GIVEN DATA START

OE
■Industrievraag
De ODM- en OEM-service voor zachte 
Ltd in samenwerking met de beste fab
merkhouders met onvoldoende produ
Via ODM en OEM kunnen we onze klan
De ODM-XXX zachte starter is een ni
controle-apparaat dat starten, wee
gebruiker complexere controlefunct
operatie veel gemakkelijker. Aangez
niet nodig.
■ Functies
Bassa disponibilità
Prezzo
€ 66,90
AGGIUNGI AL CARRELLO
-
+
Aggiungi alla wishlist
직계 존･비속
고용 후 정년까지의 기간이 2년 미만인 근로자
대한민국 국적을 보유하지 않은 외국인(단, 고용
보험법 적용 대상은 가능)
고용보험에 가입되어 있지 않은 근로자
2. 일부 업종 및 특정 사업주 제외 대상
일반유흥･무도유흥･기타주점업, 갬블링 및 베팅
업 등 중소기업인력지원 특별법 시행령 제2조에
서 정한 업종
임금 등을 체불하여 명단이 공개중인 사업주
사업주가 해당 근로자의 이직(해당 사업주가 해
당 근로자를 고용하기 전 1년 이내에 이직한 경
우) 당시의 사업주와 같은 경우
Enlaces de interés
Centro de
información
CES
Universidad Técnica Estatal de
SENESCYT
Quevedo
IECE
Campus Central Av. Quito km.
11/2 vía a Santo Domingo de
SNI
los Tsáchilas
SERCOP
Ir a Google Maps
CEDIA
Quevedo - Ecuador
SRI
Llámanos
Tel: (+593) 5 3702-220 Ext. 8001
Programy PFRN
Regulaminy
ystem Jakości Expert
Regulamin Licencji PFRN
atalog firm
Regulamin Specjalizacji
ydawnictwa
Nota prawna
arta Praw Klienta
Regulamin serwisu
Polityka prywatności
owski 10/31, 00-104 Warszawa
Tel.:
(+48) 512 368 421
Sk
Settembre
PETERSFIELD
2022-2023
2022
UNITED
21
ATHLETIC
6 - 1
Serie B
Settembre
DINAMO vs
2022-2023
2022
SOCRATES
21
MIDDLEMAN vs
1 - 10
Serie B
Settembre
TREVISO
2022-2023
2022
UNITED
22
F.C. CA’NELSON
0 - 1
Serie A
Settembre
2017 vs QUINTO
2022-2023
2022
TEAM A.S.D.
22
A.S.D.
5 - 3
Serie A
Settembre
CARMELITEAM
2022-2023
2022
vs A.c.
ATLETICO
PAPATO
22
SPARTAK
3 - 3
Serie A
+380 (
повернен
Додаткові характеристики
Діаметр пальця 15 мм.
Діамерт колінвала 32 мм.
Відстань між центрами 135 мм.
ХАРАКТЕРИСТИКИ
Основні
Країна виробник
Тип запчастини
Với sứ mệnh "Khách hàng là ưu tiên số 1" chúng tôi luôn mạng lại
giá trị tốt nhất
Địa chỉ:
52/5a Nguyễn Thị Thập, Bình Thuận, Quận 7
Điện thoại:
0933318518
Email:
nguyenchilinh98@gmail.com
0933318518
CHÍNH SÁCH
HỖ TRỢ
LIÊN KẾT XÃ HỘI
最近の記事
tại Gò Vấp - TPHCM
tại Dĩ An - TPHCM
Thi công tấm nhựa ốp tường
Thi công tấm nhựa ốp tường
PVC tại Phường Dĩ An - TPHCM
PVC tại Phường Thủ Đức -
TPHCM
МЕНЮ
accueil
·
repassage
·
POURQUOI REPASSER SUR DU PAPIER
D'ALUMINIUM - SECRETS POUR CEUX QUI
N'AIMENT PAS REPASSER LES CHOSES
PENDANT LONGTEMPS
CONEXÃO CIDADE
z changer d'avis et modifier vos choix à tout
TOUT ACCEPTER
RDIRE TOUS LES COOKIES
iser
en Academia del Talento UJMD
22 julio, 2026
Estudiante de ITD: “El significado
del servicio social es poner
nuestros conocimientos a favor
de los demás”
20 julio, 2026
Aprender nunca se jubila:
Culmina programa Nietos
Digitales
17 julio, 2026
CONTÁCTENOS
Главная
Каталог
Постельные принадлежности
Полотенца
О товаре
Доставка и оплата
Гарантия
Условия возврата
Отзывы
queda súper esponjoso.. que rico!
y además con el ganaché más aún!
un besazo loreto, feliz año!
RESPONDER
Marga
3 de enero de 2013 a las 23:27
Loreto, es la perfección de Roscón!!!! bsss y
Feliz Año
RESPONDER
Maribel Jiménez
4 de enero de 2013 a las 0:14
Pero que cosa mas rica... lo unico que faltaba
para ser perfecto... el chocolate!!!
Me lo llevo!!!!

GIVEN DATA END

Scan the data for the word "enero" and copy every line where it shows up.

3 de enero de 2013 a las 23:27
4 de enero de 2013 a las 0:14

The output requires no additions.